満開までの歩みをさかのぼると、3月16日の高知城では-
高知地方気象台・井本忍 調査官:
「本日6輪咲いているのを観測しましたので開花ということになります」
高知は3年連続で全国トップの開花発表となりました。しかも2025年より7日“早く”平年より6日“早い”開花です。しかし、その後はー
明神康喜 記者:
「開花発表から1週間経ちましたがほとんどが、まだつぼみ」
高知地方気象台・職員:
「4割程度、満開ではありません」
桜の開花発表から満開までの日数はこれまで1998年の14日が最長でしたが、2026年は15日かかり「観測史上『最長』」を更新。その間3月24日、山梨が全国最速で満開に。26日に岐阜、28日に東京にも先を越され3月31日、やっと満開になりました。
高知市から:
「確かに遅かったですね、咲き始めてからが。
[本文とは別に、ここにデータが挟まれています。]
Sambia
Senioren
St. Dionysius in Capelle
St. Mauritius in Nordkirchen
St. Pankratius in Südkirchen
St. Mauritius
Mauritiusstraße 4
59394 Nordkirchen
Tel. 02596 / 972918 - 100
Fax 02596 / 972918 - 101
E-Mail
なんででしょうね?天気ですかね、気温?」
樹木医の野島幸一郎さんは2026年、県内の桜の咲き方に違和感があると言います。
樹木医・野島幸一郎さん:
「特に西の方(県西部)が開花が遅い、満開が遅いっていうのはちょっと今まで私も経験したことがない」
例年、桜の開花時期が前後することはあってもだいたい県下一斉に咲き進みますが、2026年は県内で咲き具合に「地域差」があったそう。開花に影響を与える気温は「だいたい平年並み」で謎は深まるばかりです。
野島さんは夏の猛暑で花付きが悪い、雨不足で木が乾燥した、県内に樹齢50年以上の老木が増えた、などさまざまな可能性をあげながらもー
樹木医・野島幸一郎さん:
「はっきり言ってね、恥ずかしいけど私の知識では手に負えない状況」
樹木医でも理由が分からないという“ダラダラ開花”。
気象会社ウェザーニュースは独自の気象データをもとに2100年のサクラの開花を予想。温暖化が進行すると満開が遅れるだけでなく、サクラが開花しない地域も出てくる可能性があるとしています。
今後も“ダラダラ開花”は続くのか。お花見やイベントなど春の予定が立てづらくなるかもしれません。